I suspect any savvy writer will try to write to their audience, and when the intended audience is evenly split among genders they'll find a way to write to both genders. Not just gender - they'll find ways to craft a complex story with elements that appeal to a wide range of readers, along multiple demographic lines. (Sometimes the intended audience will be a narrow demographic, however.)
Business, baby.
In a further discussion, he also said that male readers like a hero that they can look up to you, while female readers prefer a hero who is an ordinary person and more human.
In Star Wars, Rey is an awesome hero.
(1) She is 'ordinary and more human' in the sense that she is struggling to survive and 'the man' Unkar Plutt is sticking it to her. She also ... just wants her family. It drives her. She misses her parents. (Like HP does.)
(2) But, she is also someone 'to look up to' - She has the force, and is supercool with technical gadgets; she can fly the millennium falcon and do repairs on the drive while it's in warp. Without ever having seen its insides before! Awesome!
The writers push both sets buttons that your friend identified. She is normal and awesome.

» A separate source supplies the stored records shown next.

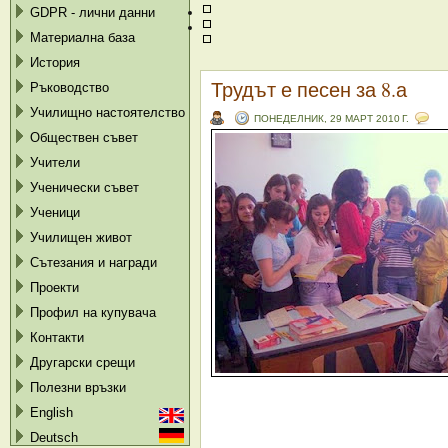
GDPR - лични данни
Материална база
История
Трудът е песен за 8.а
Ръководство
Училищно настоятелство
ПОНЕДЕЛНИК, 29 МАРТ 2010 Г.
Обществен съвет
Учители
Ученически съвет
Ученици
Училищен живот
Сътезания и награди
Проекти
Профил на купувача
Контакти
Другарски срещи
Полезни връзки
English
Deutsch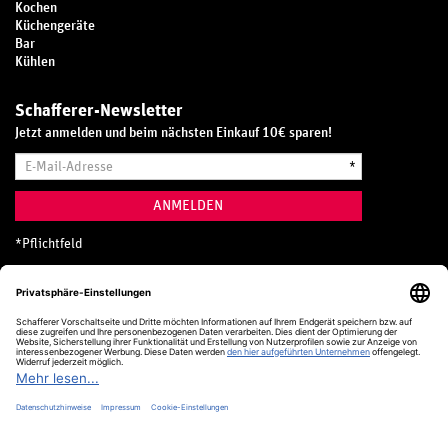
Kochen
Küchengeräte
Bar
Kühlen
Schafferer-Newsletter
Jetzt anmelden und beim nächsten Einkauf 10€ sparen!
E-
*
Mail-
Adresse
ANMELDEN
*
Pflichtfeld
Hotline
0800 20 70 300 (D)
Kostenlos aus dem deutschen Festnetz
24 Stunden / 365 Tage im Jahr
+49 (0) 761 5158 110
hotline@schafferer.de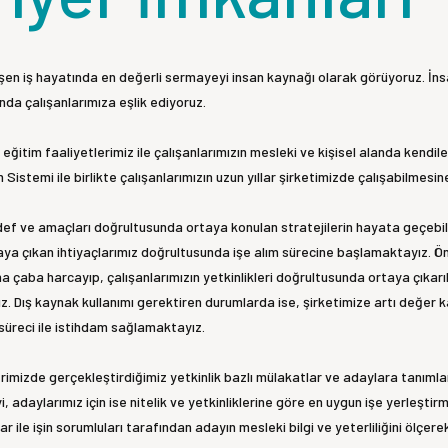
şen iş hayatında en değerli sermayeyi insan kaynağı olarak görüyoruz. İnsan
nda çalışanlarımıza eşlik ediyoruz.
 eğitim faaliyetlerimiz ile çalışanlarımızın mesleki ve kişisel alanda kendil
 Sistemi ile birlikte çalışanlarımızın uzun yıllar şirketimizde çalışabilmes
def ve amaçları doğrultusunda ortaya konulan stratejilerin hayata geçebilm
ya çıkan ihtiyaçlarımız doğrultusunda işe alım sürecine başlamaktayız. Önce
a çaba harcayıp, çalışanlarımızın yetkinlikleri doğrultusunda ortaya çıkarıl
 Dış kaynak kullanımı gerektiren durumlarda ise, şirketimize artı değer 
süreci ile istihdam sağlamaktayız.
erimizde gerçekleştirdiğimiz yetkinlik bazlı mülakatlar ve adaylara tanımlan
, adaylarımız için ise nitelik ve yetkinliklerine göre en uygun işe yerleşti
ar ile işin sorumluları tarafından adayın mesleki bilgi ve yeterliliğini ölç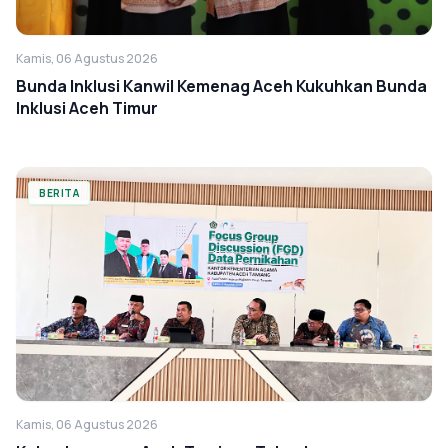
Kamis, 06 Agustus 2026
Bunda Inklusi Kanwil Kemenag Aceh Kukuhkan Bunda
Inklusi Aceh Timur
BERITA
Kamis, 06 Agustus 2026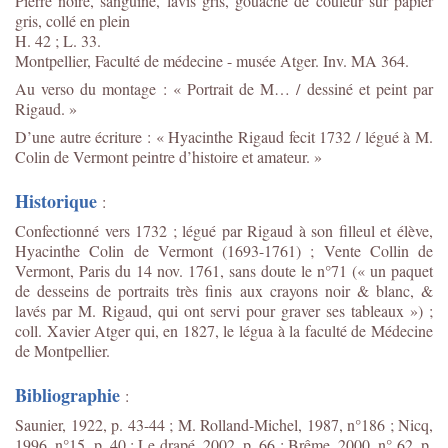
Pierre noire, sanguine, lavis gris, gouache de couleur sur papier
gris, collé en plein
H. 42 ; L. 33.
Montpellier, Faculté de médecine - musée Atger. Inv. MA 364.
Au verso du montage : « Portrait de M… / dessiné et peint par
Rigaud. »
D’une autre écriture : « Hyacinthe Rigaud fecit 1732 / légué à M.
Colin de Vermont peintre d’histoire et amateur. »
Historique
:
Confectionné vers 1732 ; légué par Rigaud à son filleul et élève,
Hyacinthe Colin de Vermont (1693-1761) ; Vente Collin de
Vermont, Paris du 14 nov. 1761, sans doute le n°71 (« un paquet
de desseins de portraits très finis aux crayons noir & blanc, &
lavés par M. Rigaud, qui ont servi pour graver ses tableaux ») ;
coll. Xavier Atger qui, en 1827, le légua à la faculté de Médecine
de Montpellier.
Bibliographie
:
Saunier, 1922, p. 43-44 ; M. Rolland-Michel, 1987, n°186 ; Nicq,
1996, n°15, p. 40 ; Le drapé, 2002, p. 66 ; Brême, 2000, n° 62, p.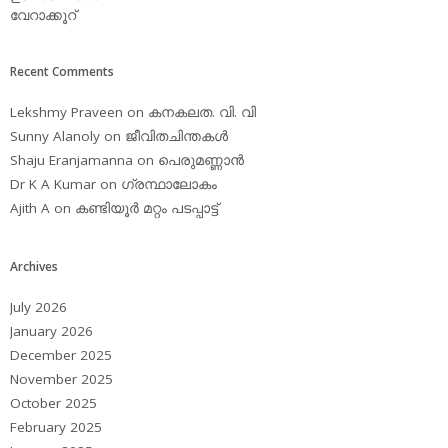
വേറാക്കൂറ്
Recent Comments
Lekshmy Praveen
on
കനകലത. വി. വി
Sunny Alanoly
on
ജീവിതചിന്തകള്‍
Shaju Eranjamanna
on
പെരുമണ്ണാന്‍
Dr K A Kumar
on
ഗ്രന്ഥാലോകം
Ajith A
on
കണ്ടിയൂര്‍ മറ്റം പടപ്പാട്ട്‌
Archives
July 2026
January 2026
December 2025
November 2025
October 2025
February 2025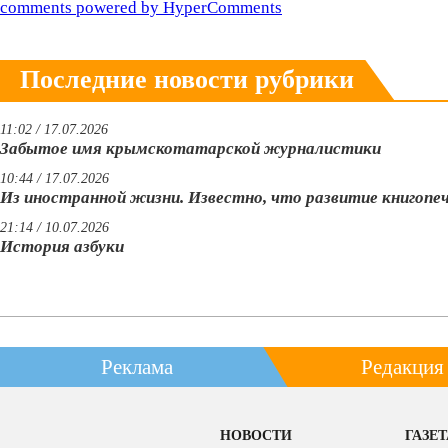
comments powered by HyperComments
Последние новости рубрики
11:02 / 17.07.2026
Забытое имя крымскотатарской журналистики
10:44 / 17.07.2026
Из иностранной жизни. Известно, что развитие книгопе
21:14 / 10.07.2026
История азбуки
Реклама
Редакция
НОВОСТИ
ГАЗЕТ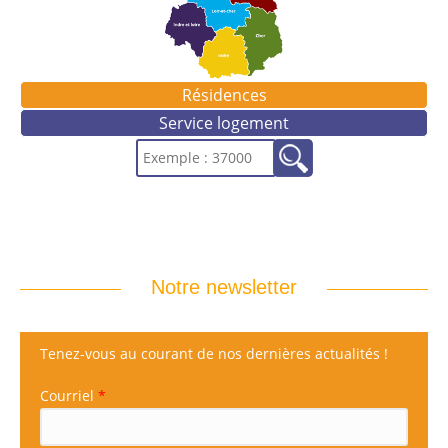
Résidences
Service logement
Notre newsletter
Tenez-vous au courant de nos dernières actualités !
Courriel
*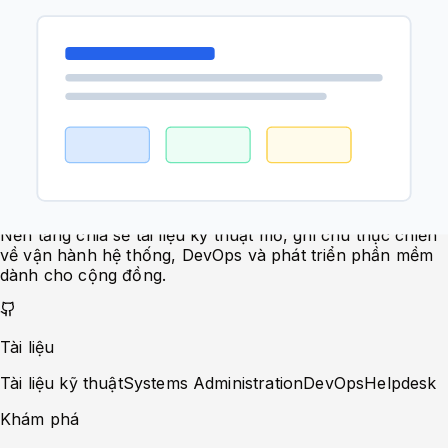
Thiết kế REST API cho content, taxonomy, portfolio,
service, contact và sitemap.
Kết quả
Chuẩn hóa validator, ACL, migration và media path để
FE/CMS dùng chung một contract.
thanhnh.id.vn
Nền tảng chia sẻ tài liệu kỹ thuật mở, ghi chú thực chiến
về vận hành hệ thống, DevOps và phát triển phần mềm
dành cho cộng đồng.
Tài liệu
Tài liệu kỹ thuật
Systems Administration
DevOps
Helpdesk
Khám phá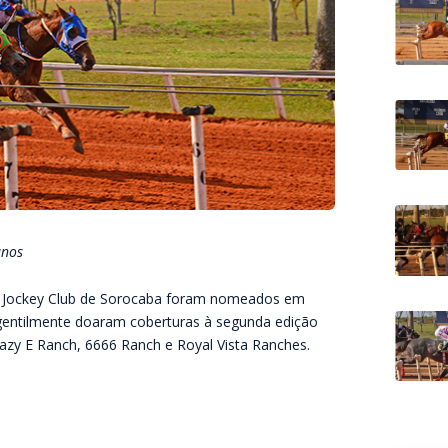
anos
no Jockey Club de Sorocaba foram nomeados em
entilmente doaram coberturas à segunda edição
Lazy E Ranch, 6666 Ranch e Royal Vista Ranches.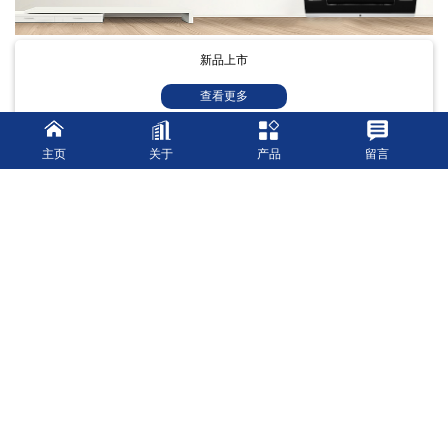
新品上市
查看更多
主页
关于
产品
留言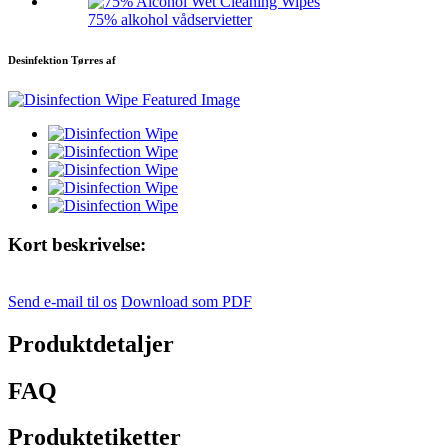
75% alkohol vådservietter
Desinfektion Tørres af
Kort beskrivelse:
Send e-mail til os
Download som PDF
Produktdetaljer
FAQ
Produktetiketter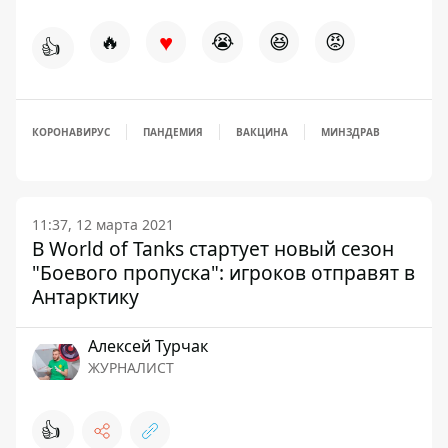
♥
🔥
😭
😆
😡
👍
КОРОНАВИРУС
ПАНДЕМИЯ
ВАКЦИНА
МИНЗДРАВ
11:37, 12 марта 2021
В World of Tanks стартует новый сезон
"Боевого пропуска": игроков отправят в
Антарктику
Алексей Турчак
ЖУРНАЛИСТ
👍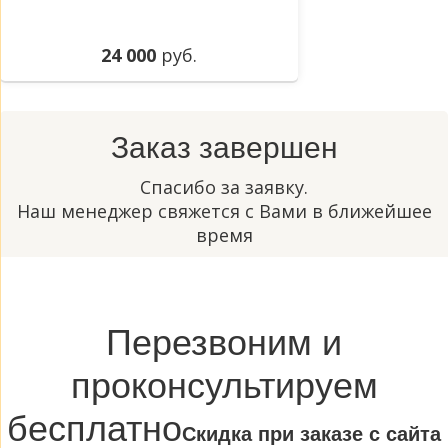
24 000
руб.
Заказ завершен
Спасибо за заявку.
Наш менеджер свяжется с Вами в ближейшее
время
Перезвоним и
проконсультируем
бесплатно
Cкидка при заказе с сайта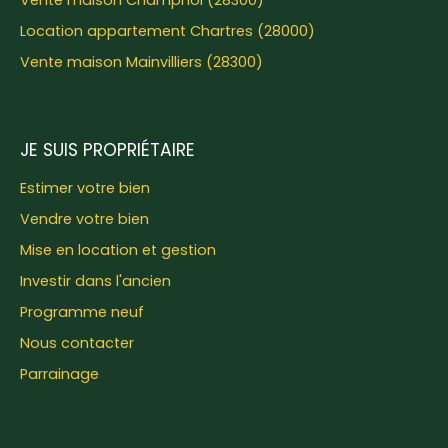
Vente maison Champhol (28300)
Location appartement Chartres (28000)
Vente maison Mainvilliers (28300)
JE SUIS PROPRIÉTAIRE
Estimer votre bien
Vendre votre bien
Mise en location et gestion
Investir dans l'ancien
Programme neuf
Nous contacter
Parrainage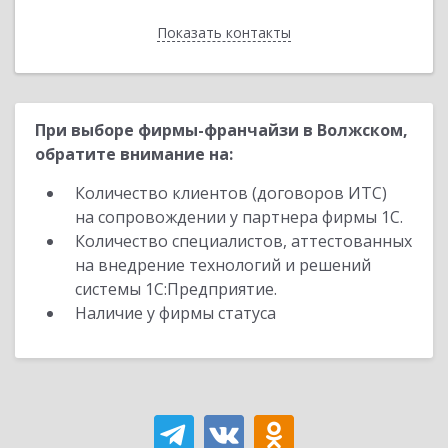
Показать контакты
Назад
При выборе фирмы-франчайзи в Волжском,
обратите внимание на:
Количество клиентов (договоров ИТС)
на сопровождении у партнера фирмы 1С.
Количество специалистов, аттестованных
на внедрение технологий и решений
системы 1С:Предприятие.
Наличие у фирмы статуса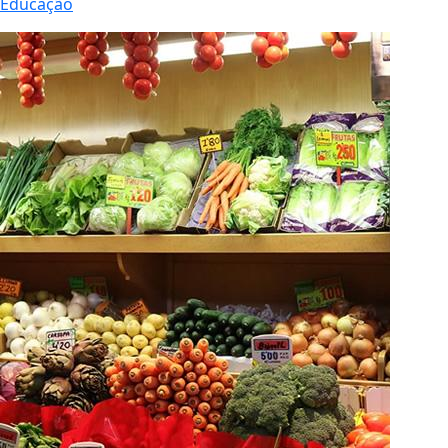
Educação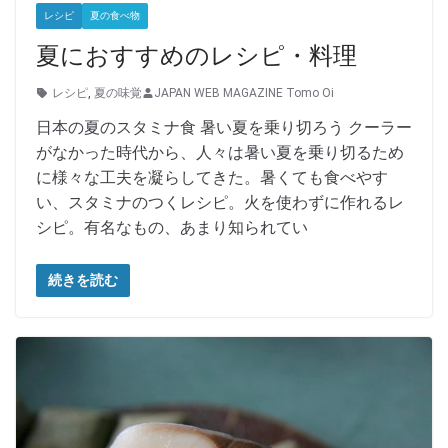
レシピ
夏の食べ物
夏におすすめのレシピ・料理
レシピ
,
夏の味覚
JAPAN WEB MAGAZINE Tomo Oi
日本の夏のスタミナ食 暑い夏を乗り切ろう クーラー
がなかった時代から、人々は暑い夏を乗り切るため
に様々な工夫を凝らしてきた。暑くても食べやす
い、スタミナのつくレシピ。火を使わずに作れるレ
シピ。有名なもの、あまり知られてい
続きを読む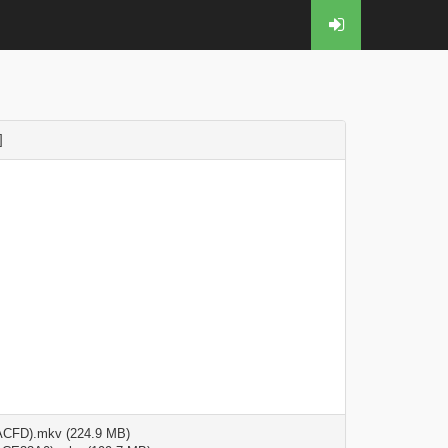
]
ACFD).mkv (224.9 MB)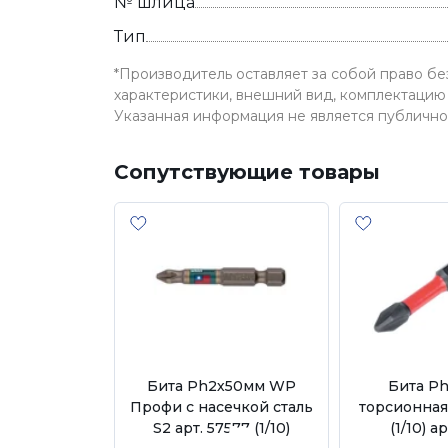
№ шлица
Тип
*Производитель оставляет за собой право б
характеристики, внешний вид, комплектацию 
Указанная информация не является публичн
Сопутствующие товары
Бита Рh2х50мм WP
Бита Р
Профи с насечкой сталь
торсионная
S2 арт. 57577 (1/10)
(1/10) а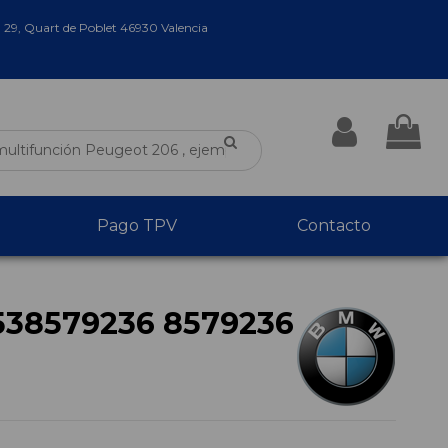
a 29, Quart de Poblet 46930 Valencia
Pago TPV
Contacto
538579236 8579236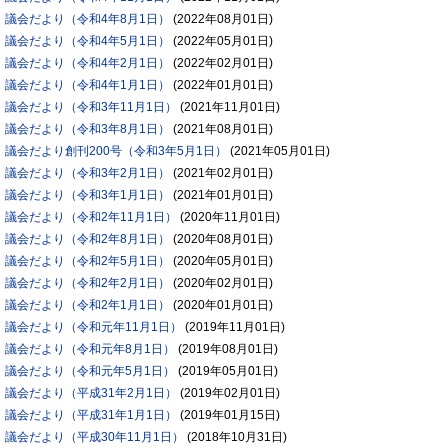
議会だより（令和4年8月1日）
(
2022年08月01日
)
議会だより（令和4年5月1日）
(
2022年05月01日
)
議会だより（令和4年2月1日）
(
2022年02月01日
)
議会だより（令和4年1月1日）
(
2022年01月01日
)
議会だより（令和3年11月1日）
(
2021年11月01日
)
議会だより（令和3年8月1日）
(
2021年08月01日
)
議会だより創刊200号（令和3年5月1日）
(
2021年05月01日
)
議会だより（令和3年2月1日）
(
2021年02月01日
)
議会だより（令和3年1月1日）
(
2021年01月01日
)
議会だより（令和2年11月1日）
(
2020年11月01日
)
議会だより（令和2年8月1日）
(
2020年08月01日
)
議会だより（令和2年5月1日）
(
2020年05月01日
)
議会だより（令和2年2月1日）
(
2020年02月01日
)
議会だより（令和2年1月1日）
(
2020年01月01日
)
議会だより（令和元年11月1日）
(
2019年11月01日
)
議会だより（令和元年8月1日）
(
2019年08月01日
)
議会だより（令和元年5月1日）
(
2019年05月01日
)
議会だより（平成31年2月1日）
(
2019年02月01日
)
議会だより（平成31年1月1日）
(
2019年01月15日
)
議会だより（平成30年11月1日）
(
2018年10月31日
)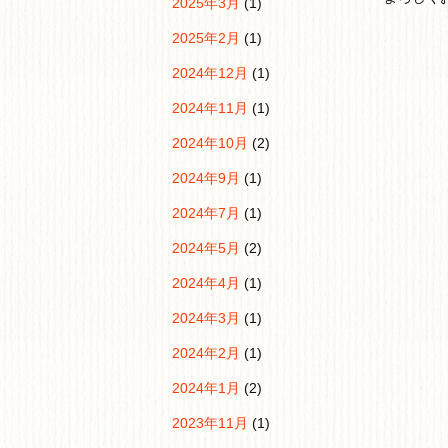
2025年3月
(1)
2025年2月
(1)
2024年12月
(1)
2024年11月
(1)
2024年10月
(2)
2024年9月
(1)
2024年7月
(1)
2024年5月
(2)
2024年4月
(1)
2024年3月
(1)
2024年2月
(1)
2024年1月
(2)
2023年11月
(1)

Personal experience: Within my real life critique groups, if I share an excerpt for critique: It is more typical for those that I presume self-identify as male to focus on technical and hierarchical details, and for those I presume self-identify as female to focus on personal and interpersonal details. The correlation is far from absolute, but (sorry), it's present, in my limited experience. Whether that's indicative of a larger problem or not is a different discussion.
Additionally, in my dual hero story, the male readers tend to identify with the male protagonist, and the female readers tend to identify with the female protagonist. (Tend to. It is not absolute.) The male readers have asked me why the heroes aren't more kick-ass. The female readers have asked me what their motivations are. A few female readers have also told me to stop being so mean to my characters. Male readers have not made this comment! Again, not absolute.
Bias is a tricky thing. I suspect we all want 'all of the above,' but that doesn't preclude an age bias, a race bias, a gender bias, a class bias, other biases that we may carry as readers and are unaware of.
As far as evidence, there's data on gender bias in genre authorships and readerships at the link.
None of this stands in opposition to your position that women and men enjoy the same stories - we do - but it does pertain to the idea of what women and men gravitate towards and enjoy. A good writer will find a way to meet many needs.